Pemerintah telah lalai dengan tidak meminta nasihat profesional sebelum memulai perang, yang pasti oleh pakar yang tahu banyak tentang urusan Islam pada umumya dan Islam Indonesia pada khususnya. Akibatnya, pemerintah mengundang C. Snouck Hurgrounje, profesor studi Islam di Universitas Leiden, untuk mengadakan studi menyeluruh tentang negeri dan orang Aceh. Sejak di perguruan tinggi, Snouck telah memperhatikan perang Aceh yang dilaksanakan oleh pemerintah Belanda, dan menyadari adanya kekeliruan politik Aceh yang dilaksanakan oleh Pemerintah Belanda.

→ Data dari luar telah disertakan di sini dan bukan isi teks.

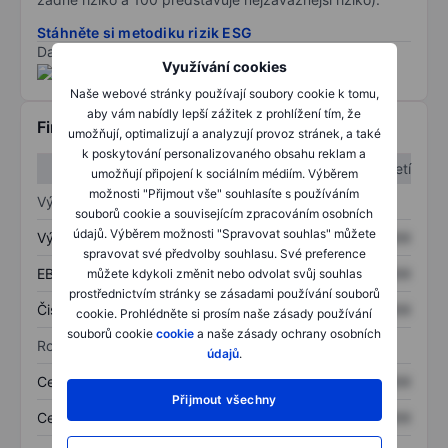
Stáhněte si metodiku rizik ESG
Data poskytnuta od
/
Využívání cookies
Naše webové stránky používají soubory cookie k tomu,
aby vám nabídly lepší zážitek z prohlížení tím, že
Finanční informace
umožňují, optimalizují a analyzují provoz stránek, a také
k poskytování personalizovaného obsahu reklam a
1. čtvrtletí
2. čtvrtletí
umožňují připojení k sociálním médiím. Výběrem
možnosti "Přijmout vše" souhlasíte s používáním
Výkaz zisku a ztráty
souborů cookie a souvisejícím zpracováním osobních
údajů. Výběrem možnosti "Spravovat souhlas" můžete
Výnos
XXXXXXX
XXXXXXX
spravovat své předvolby souhlasu. Své preference
EBITDA
XXXXXXX
XXXXXXX
můžete kdykoli změnit nebo odvolat svůj souhlas
prostřednictvím stránky se zásadami používání souborů
Čistý příjem
XXXXXXX
XXXXXXX
cookie. Prohlédněte si prosím naše zásady používání
souborů cookie
cookie
a naše zásady ochrany osobních
Rozvaha
údajů
.
Celková aktiva
XXXXXXX
XXXXXXX
Přijmout všechny
Celkový dluh
XXXXXXX
XXXXXXX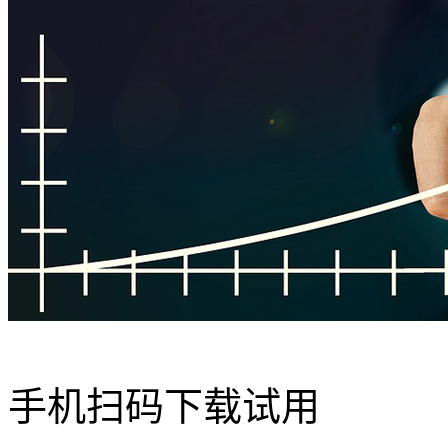
手机扫码下载试用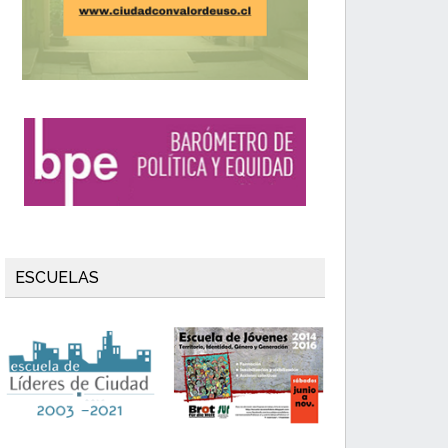
ESCUELAS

Sebab itu Snouck bertekad akan ke Mekah untuk mempelajari Islam di sana.

Sebagaimana yang telah dijelaskan di atas, dengan segala akal busuknya Snouck berhasil menyelundup masuk ke kota suci Mekah dengan menggunakan nama palsu “Abdul Gaffar”. Selama di Mekah, dia telah mempelajari bahasa Arab dan ilmu pengetahuan Islam, yang mencakup hukum-hukum Islam dengan ulama Arab. Dia juga melihat koleksi buku, manuskrip, dan karya para pakar yang biasa dipelajari para ulama. Snouck juga mendapat kesempatan bertemu dengan Jemaah haji Indonesia yang sedang naik haji dan mendapat keterangan-keterangan yang penting mengenai situasi perang Aceh.

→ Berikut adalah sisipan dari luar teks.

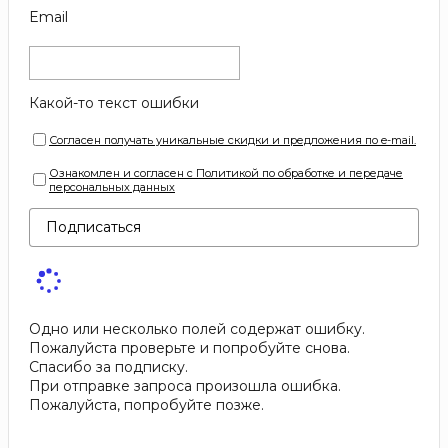
Email
Какой-то текст ошибки
Согласен получать уникальные скидки и предложения по e-mail.
Ознакомлен и согласен с Политикой по обработке и передаче
персональных данных
Подписаться
Одно или несколько полей содержат ошибку.
Пожалуйста проверьте и попробуйте снова.
Спасибо за подписку.
При отправке запроса произошла ошибка.
Пожалуйста, попробуйте позже.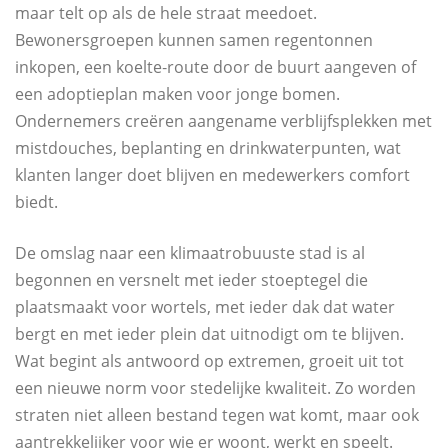
maar telt op als de hele straat meedoet.
Bewonersgroepen kunnen samen regentonnen
inkopen, een koelte‑route door de buurt aangeven of
een adoptieplan maken voor jonge bomen.
Ondernemers creëren aangename verblijfsplekken met
mistdouches, beplanting en drinkwaterpunten, wat
klanten langer doet blijven en medewerkers comfort
biedt.
De omslag naar een klimaatrobuuste stad is al
begonnen en versnelt met ieder stoeptegel die
plaatsmaakt voor wortels, met ieder dak dat water
bergt en met ieder plein dat uitnodigt om te blijven.
Wat begint als antwoord op extremen, groeit uit tot
een nieuwe norm voor stedelijke kwaliteit. Zo worden
straten niet alleen bestand tegen wat komt, maar ook
aantrekkelijker voor wie er woont, werkt en speelt.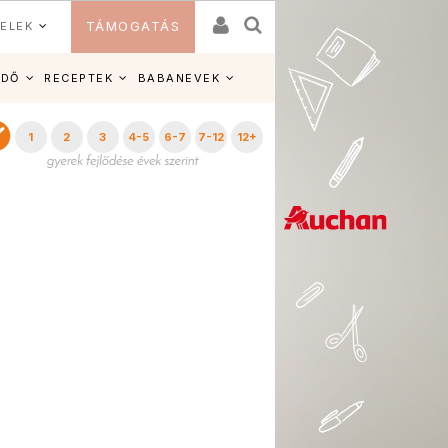
ELEK
TÁMOGATÁS
IDŐ
RECEPTEK
BABANEVEK
1
2
3
4-5
6-7
7-12
12+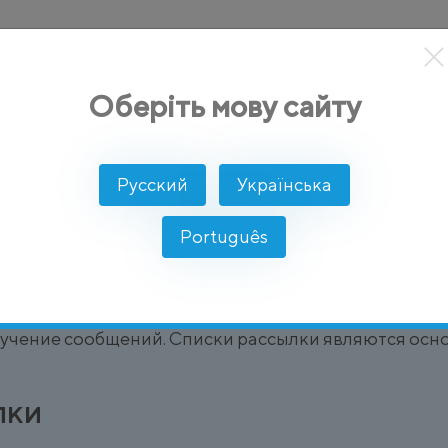
кты
Решение
Интеграции
Цены
Разработчикам
Оберіть мову сайту
t)
Русский
Українська
ки
Português
ированная база контактов пользователей, которые д
бычно такой список содержит номер телефона под
лучение сообщений. Списки рассылки являются осн
лки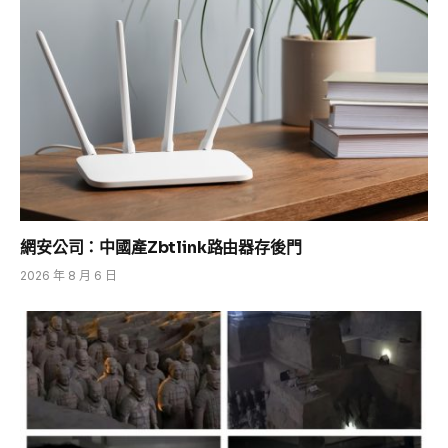
網安公司：中國產Zbtlink路由器存後門
2026 年 8 月 6 日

Setelah setahun di Mekah kedoknya terbuka. Gubernur van Teijn yang kala itu menjadi Gubernur Belanda di Aceh menawarkan kepada Snouck supaya dia mau datang ke Aceh untuk mempelajari posisi ulama di Aceh. Pada tahun 1891, Snouck diangkat menjadi Penasihat Bahasa-Bahasa Timur dan Hukum Islam dari Pemerintah Hindia Belanda. Pada tahun 1892, Snouck sudah berada di Aceh. Kesempatan ini dipergunakannya untuk mempelajari Aceh, penduduknya, bahasa, adat istiadat, dan pengaruh Islam dalam kehidupan penduduknya.

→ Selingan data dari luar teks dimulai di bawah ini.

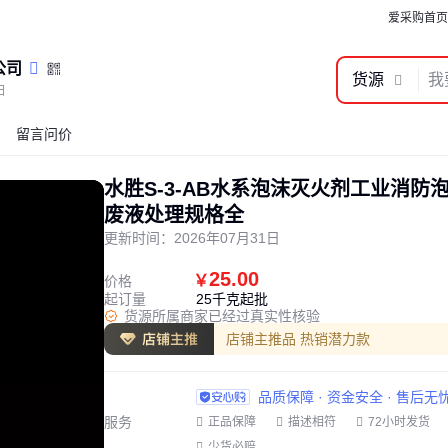
爱采购首页
公司
货源
阳
留言问价
水胜S-3-AB水系泡沫灭火剂工业消防
废液处理规格全
更新时间：
2026年07月31日
25.00
￥
价格
起订量
25千克起批
货源所属商家已经过真实性核验
店铺主推品 热销潜力款
品质保障 · 资金安全 · 售后无
服务
正品保障
描述相符
72小时发货
少货必赔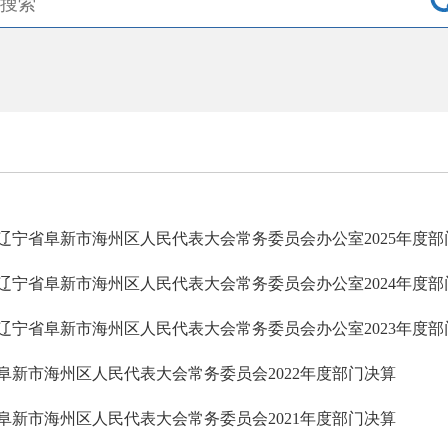
辽宁省阜新市海州区人民代表大会常务委员会办公室2025年度部
辽宁省阜新市海州区人民代表大会常务委员会办公室2024年度部
辽宁省阜新市海州区人民代表大会常务委员会办公室2023年度部
阜新市海州区人民代表大会常务委员会2022年度部门决算
阜新市海州区人民代表大会常务委员会2021年度部门决算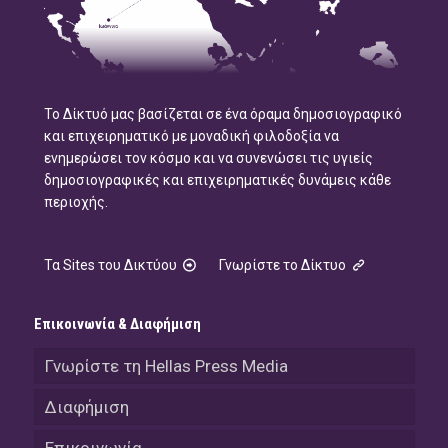
Το Δίκτυό μας βασίζεται σε ένα όραμα δημοσιογραφικό
και επιχειρηματικό με μοναδική φιλοδοξία να
ενημερώσει τον κόσμο και να συνενώσει τις υγιείς
δημοσιογραφικές και επιχειρηματικές δυνάμεις κάθε
περιοχής.
Τα Sites του Δικτύου
Γνωρίστε το Δίκτυο
Επικοινωνία & Διαφήμιση
Γνωρίστε τη Hellas Press Media
Διαφήμιση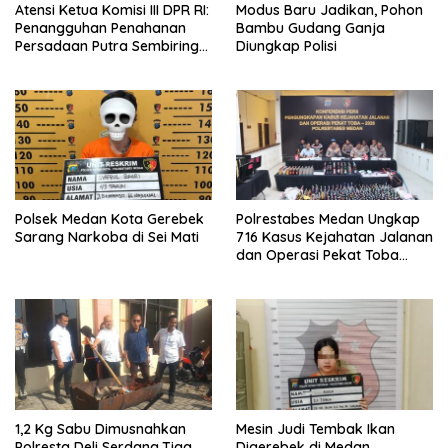
Atensi Ketua Komisi III DPR RI:
Modus Baru Jadikan, Pohon
Penangguhan Penahanan
Bambu Gudang Ganja
Persadaan Putra Sembiring
Diungkap Polisi
Disetujui!
Polsek Medan Kota Gerebek
Polrestabes Medan Ungkap
Sarang Narkoba di Sei Mati
716 Kasus Kejahatan Jalanan
dan Operasi Pekat Toba
2026
1,2 Kg Sabu Dimusnahkan
Mesin Judi Tembak Ikan
Polresta Deli Serdang,Tiga
Digerebek di Medan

Salah satu hal pertama yang dilakukan oleh Snouck saat pertama menjadi penasihat adalah dengan mencoba untuk menghilangkan ketakutan Belanda terhadap Islam baik dalam skala lokal maupun internasional dengan cara meyakinkan para pejabat bahwa mereka tidak perlu takut pada pengaruh para “haji” dan bahwa tidaklah bijaksana jika memperlakukan mereka dengan kecerugiaan tak berdasar.

Selain itu Snouck juga menekankan kepada para pejabat Kolonial untuk tidak terlalu memaksakan dan berharap banyak terhadap Kristenisasi di tanah Aceh maupun Nusantara lainnya yang masih menganut agama Islam. Karena dalam Islam tidak dikenal dengan yang namanya lapisan kependetaan seperti agama Kristen, serta para pemimpin agama seperti Kyai maupun Ulama hanya sebatas jabatan keagamaan saja. Pan Islamisme yang dipandang bahaya sebenarnya hanya sebuah ide yang kabur dan bisa disamakan dengan realitas politik ke-khalifahan. Akan tetapi Snouck juga menegaskan agar tidak meremehkan dan memandang rendah Islam, karena jika tingkat seorang muslim percaya bahwa tingkat keimanannya sudah tinggi, ia akan melakukan apa saja atas dasar Islam. []


Catatan: Tulisan ini telah terbit pada tanggal 17 Agustus 2018. Tim Redaksi mengunggah ulang dengan melakukan penyuntingan dan penyelarasan bahasa.